> [What needs to be done]: Restate the records word for word, omitting nothing.

-- The data follows --

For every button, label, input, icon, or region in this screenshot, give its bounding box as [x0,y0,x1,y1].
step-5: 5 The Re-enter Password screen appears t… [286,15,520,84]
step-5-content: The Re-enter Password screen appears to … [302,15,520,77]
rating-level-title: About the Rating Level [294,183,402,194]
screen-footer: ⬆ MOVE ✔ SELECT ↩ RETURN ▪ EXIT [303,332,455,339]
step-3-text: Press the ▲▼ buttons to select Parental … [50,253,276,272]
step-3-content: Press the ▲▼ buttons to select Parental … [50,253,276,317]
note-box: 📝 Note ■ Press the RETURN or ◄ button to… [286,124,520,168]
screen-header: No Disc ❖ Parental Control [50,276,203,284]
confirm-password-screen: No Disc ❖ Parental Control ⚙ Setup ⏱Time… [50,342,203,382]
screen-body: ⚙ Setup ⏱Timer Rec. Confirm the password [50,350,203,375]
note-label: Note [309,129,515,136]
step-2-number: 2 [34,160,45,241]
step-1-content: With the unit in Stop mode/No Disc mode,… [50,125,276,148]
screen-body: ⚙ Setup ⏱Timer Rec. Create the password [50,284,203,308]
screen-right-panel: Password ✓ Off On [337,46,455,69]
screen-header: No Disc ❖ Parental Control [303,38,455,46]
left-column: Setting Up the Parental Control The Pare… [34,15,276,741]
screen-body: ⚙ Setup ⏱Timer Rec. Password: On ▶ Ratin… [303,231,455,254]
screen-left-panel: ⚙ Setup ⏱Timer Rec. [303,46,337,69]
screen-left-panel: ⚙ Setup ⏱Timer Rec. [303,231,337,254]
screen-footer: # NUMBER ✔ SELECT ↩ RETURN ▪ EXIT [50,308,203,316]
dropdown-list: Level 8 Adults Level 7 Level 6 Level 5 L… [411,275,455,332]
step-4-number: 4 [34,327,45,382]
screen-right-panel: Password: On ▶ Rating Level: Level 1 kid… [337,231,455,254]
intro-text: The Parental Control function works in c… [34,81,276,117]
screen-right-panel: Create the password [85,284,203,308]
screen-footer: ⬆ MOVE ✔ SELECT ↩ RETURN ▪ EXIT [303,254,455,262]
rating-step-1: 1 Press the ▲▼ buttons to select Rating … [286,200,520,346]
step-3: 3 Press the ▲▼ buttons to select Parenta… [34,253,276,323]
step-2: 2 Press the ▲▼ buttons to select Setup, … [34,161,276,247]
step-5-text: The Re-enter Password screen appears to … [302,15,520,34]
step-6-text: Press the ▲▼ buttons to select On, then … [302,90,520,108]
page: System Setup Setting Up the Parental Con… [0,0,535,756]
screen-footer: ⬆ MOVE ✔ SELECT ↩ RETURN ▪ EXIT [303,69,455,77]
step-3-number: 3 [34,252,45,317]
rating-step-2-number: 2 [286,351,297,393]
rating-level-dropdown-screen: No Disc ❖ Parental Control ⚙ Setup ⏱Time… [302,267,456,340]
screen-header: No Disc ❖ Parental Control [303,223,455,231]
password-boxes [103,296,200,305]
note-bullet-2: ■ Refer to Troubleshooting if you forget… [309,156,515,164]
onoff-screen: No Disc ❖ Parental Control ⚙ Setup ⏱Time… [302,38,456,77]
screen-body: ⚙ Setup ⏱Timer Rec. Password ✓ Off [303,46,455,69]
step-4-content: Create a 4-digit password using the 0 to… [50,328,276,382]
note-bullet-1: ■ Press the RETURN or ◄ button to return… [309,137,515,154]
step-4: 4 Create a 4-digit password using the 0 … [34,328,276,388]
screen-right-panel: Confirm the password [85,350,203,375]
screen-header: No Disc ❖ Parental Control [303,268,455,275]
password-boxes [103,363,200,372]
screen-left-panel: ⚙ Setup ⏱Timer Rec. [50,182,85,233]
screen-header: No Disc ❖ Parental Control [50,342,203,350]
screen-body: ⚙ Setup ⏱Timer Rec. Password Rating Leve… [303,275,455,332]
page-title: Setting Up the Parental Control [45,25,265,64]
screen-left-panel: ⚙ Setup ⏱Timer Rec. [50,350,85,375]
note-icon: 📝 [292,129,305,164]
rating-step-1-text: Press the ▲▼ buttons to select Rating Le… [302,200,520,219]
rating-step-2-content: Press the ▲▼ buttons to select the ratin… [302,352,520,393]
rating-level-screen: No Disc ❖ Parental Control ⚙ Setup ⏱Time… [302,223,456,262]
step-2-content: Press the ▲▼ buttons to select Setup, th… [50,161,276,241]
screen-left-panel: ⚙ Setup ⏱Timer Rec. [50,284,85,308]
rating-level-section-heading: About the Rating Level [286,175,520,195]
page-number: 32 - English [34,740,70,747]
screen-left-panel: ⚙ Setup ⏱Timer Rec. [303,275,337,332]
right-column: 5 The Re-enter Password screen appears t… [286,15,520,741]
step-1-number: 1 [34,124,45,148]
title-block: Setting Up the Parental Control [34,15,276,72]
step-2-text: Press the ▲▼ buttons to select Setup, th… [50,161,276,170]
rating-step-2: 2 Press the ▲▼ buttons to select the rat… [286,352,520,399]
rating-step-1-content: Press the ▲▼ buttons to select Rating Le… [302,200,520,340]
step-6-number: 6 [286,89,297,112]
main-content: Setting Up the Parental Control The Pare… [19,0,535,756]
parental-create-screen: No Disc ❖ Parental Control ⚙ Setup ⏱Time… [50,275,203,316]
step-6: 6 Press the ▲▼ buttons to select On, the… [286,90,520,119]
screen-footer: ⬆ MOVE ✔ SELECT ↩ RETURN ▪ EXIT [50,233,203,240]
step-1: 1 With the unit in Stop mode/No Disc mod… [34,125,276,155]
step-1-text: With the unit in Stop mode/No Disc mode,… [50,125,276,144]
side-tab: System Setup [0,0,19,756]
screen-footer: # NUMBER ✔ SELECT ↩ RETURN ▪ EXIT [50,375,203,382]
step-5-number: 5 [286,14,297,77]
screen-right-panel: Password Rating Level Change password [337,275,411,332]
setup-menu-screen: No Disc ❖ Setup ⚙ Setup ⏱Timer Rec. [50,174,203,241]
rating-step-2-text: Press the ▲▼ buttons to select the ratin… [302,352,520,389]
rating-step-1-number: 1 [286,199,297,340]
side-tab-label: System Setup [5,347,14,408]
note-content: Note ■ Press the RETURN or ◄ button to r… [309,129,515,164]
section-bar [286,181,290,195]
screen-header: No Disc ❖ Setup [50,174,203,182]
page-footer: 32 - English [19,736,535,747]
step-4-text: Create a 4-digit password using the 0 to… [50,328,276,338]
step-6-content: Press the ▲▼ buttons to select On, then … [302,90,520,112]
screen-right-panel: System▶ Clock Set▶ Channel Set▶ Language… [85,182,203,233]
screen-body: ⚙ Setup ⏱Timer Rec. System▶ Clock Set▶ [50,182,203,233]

-- The data concluded --

> [Result for this exercise]:
For every button, label, input, icon, or region in this screenshot, give its bounding box as [x0,y0,x1,y1].
step-5: 5 The Re-enter Password screen appears t… [286,15,520,84]
step-5-content: The Re-enter Password screen appears to … [302,15,520,77]
rating-level-title: About the Rating Level [294,183,402,194]
screen-footer: ⬆ MOVE ✔ SELECT ↩ RETURN ▪ EXIT [303,332,455,339]
step-3-text: Press the ▲▼ buttons to select Parental … [50,253,276,272]
step-3-content: Press the ▲▼ buttons to select Parental … [50,253,276,317]
note-box: 📝 Note ■ Press the RETURN or ◄ button to… [286,124,520,168]
screen-header: No Disc ❖ Parental Control [50,276,203,284]
confirm-password-screen: No Disc ❖ Parental Control ⚙ Setup ⏱Time… [50,342,203,382]
screen-body: ⚙ Setup ⏱Timer Rec. Confirm the password [50,350,203,375]
note-label: Note [309,129,515,136]
step-2-number: 2 [34,160,45,241]
step-1-content: With the unit in Stop mode/No Disc mode,… [50,125,276,148]
screen-body: ⚙ Setup ⏱Timer Rec. Create the password [50,284,203,308]
screen-right-panel: Password ✓ Off On [337,46,455,69]
screen-header: No Disc ❖ Parental Control [303,38,455,46]
left-column: Setting Up the Parental Control The Pare… [34,15,276,741]
screen-body: ⚙ Setup ⏱Timer Rec. Password: On ▶ Ratin… [303,231,455,254]
screen-left-panel: ⚙ Setup ⏱Timer Rec. [303,46,337,69]
screen-left-panel: ⚙ Setup ⏱Timer Rec. [303,231,337,254]
screen-footer: # NUMBER ✔ SELECT ↩ RETURN ▪ EXIT [50,308,203,316]
dropdown-list: Level 8 Adults Level 7 Level 6 Level 5 L… [411,275,455,332]
step-4-number: 4 [34,327,45,382]
screen-right-panel: Password: On ▶ Rating Level: Level 1 kid… [337,231,455,254]
intro-text: The Parental Control function works in c… [34,81,276,117]
screen-right-panel: Create the password [85,284,203,308]
screen-footer: ⬆ MOVE ✔ SELECT ↩ RETURN ▪ EXIT [303,254,455,262]
rating-step-1: 1 Press the ▲▼ buttons to select Rating … [286,200,520,346]
step-3: 3 Press the ▲▼ buttons to select Parenta… [34,253,276,323]
step-2: 2 Press the ▲▼ buttons to select Setup, … [34,161,276,247]
step-5-text: The Re-enter Password screen appears to … [302,15,520,34]
step-6-text: Press the ▲▼ buttons to select On, then … [302,90,520,108]
page: System Setup Setting Up the Parental Con… [0,0,535,756]
screen-footer: ⬆ MOVE ✔ SELECT ↩ RETURN ▪ EXIT [303,69,455,77]
step-3-number: 3 [34,252,45,317]
rating-step-2-number: 2 [286,351,297,393]
rating-level-dropdown-screen: No Disc ❖ Parental Control ⚙ Setup ⏱Time… [302,267,456,340]
screen-header: No Disc ❖ Parental Control [303,223,455,231]
password-boxes [103,296,200,305]
note-bullet-2: ■ Refer to Troubleshooting if you forget… [309,156,515,164]
onoff-screen: No Disc ❖ Parental Control ⚙ Setup ⏱Time… [302,38,456,77]
screen-body: ⚙ Setup ⏱Timer Rec. Password ✓ Off [303,46,455,69]
step-4-content: Create a 4-digit password using the 0 to… [50,328,276,382]
note-bullet-1: ■ Press the RETURN or ◄ button to return… [309,137,515,154]
step-4: 4 Create a 4-digit password using the 0 … [34,328,276,388]
screen-right-panel: Confirm the password [85,350,203,375]
screen-header: No Disc ❖ Parental Control [303,268,455,275]
password-boxes [103,363,200,372]
screen-left-panel: ⚙ Setup ⏱Timer Rec. [50,182,85,233]
screen-header: No Disc ❖ Parental Control [50,342,203,350]
screen-body: ⚙ Setup ⏱Timer Rec. Password Rating Leve… [303,275,455,332]
page-title: Setting Up the Parental Control [45,25,265,64]
screen-left-panel: ⚙ Setup ⏱Timer Rec. [50,350,85,375]
note-icon: 📝 [292,129,305,164]
rating-step-1-text: Press the ▲▼ buttons to select Rating Le… [302,200,520,219]
rating-step-2-content: Press the ▲▼ buttons to select the ratin… [302,352,520,393]
rating-level-screen: No Disc ❖ Parental Control ⚙ Setup ⏱Time… [302,223,456,262]
step-2-content: Press the ▲▼ buttons to select Setup, th… [50,161,276,241]
screen-left-panel: ⚙ Setup ⏱Timer Rec. [50,284,85,308]
rating-level-section-heading: About the Rating Level [286,175,520,195]
page-number: 32 - English [34,740,70,747]
screen-left-panel: ⚙ Setup ⏱Timer Rec. [303,275,337,332]
right-column: 5 The Re-enter Password screen appears t… [286,15,520,741]
step-1-number: 1 [34,124,45,148]
title-block: Setting Up the Parental Control [34,15,276,72]
step-2-text: Press the ▲▼ buttons to select Setup, th… [50,161,276,170]
rating-step-2: 2 Press the ▲▼ buttons to select the rat… [286,352,520,399]
rating-step-1-content: Press the ▲▼ buttons to select Rating Le… [302,200,520,340]
step-6-number: 6 [286,89,297,112]
main-content: Setting Up the Parental Control The Pare… [19,0,535,756]
parental-create-screen: No Disc ❖ Parental Control ⚙ Setup ⏱Time… [50,275,203,316]
step-6: 6 Press the ▲▼ buttons to select On, the… [286,90,520,119]
screen-footer: ⬆ MOVE ✔ SELECT ↩ RETURN ▪ EXIT [50,233,203,240]
step-1: 1 With the unit in Stop mode/No Disc mod… [34,125,276,155]
step-1-text: With the unit in Stop mode/No Disc mode,… [50,125,276,144]
side-tab: System Setup [0,0,19,756]
screen-footer: # NUMBER ✔ SELECT ↩ RETURN ▪ EXIT [50,375,203,382]
step-5-number: 5 [286,14,297,77]
screen-right-panel: Password Rating Level Change password [337,275,411,332]
setup-menu-screen: No Disc ❖ Setup ⚙ Setup ⏱Timer Rec. [50,174,203,241]
rating-step-2-text: Press the ▲▼ buttons to select the ratin… [302,352,520,389]
rating-step-1-number: 1 [286,199,297,340]
side-tab-label: System Setup [5,347,14,408]
note-content: Note ■ Press the RETURN or ◄ button to r… [309,129,515,164]
section-bar [286,181,290,195]
screen-header: No Disc ❖ Setup [50,174,203,182]
page-footer: 32 - English [19,736,535,747]
step-4-text: Create a 4-digit password using the 0 to… [50,328,276,338]
step-6-content: Press the ▲▼ buttons to select On, then … [302,90,520,112]
screen-right-panel: System▶ Clock Set▶ Channel Set▶ Language… [85,182,203,233]
screen-body: ⚙ Setup ⏱Timer Rec. System▶ Clock Set▶ [50,182,203,233]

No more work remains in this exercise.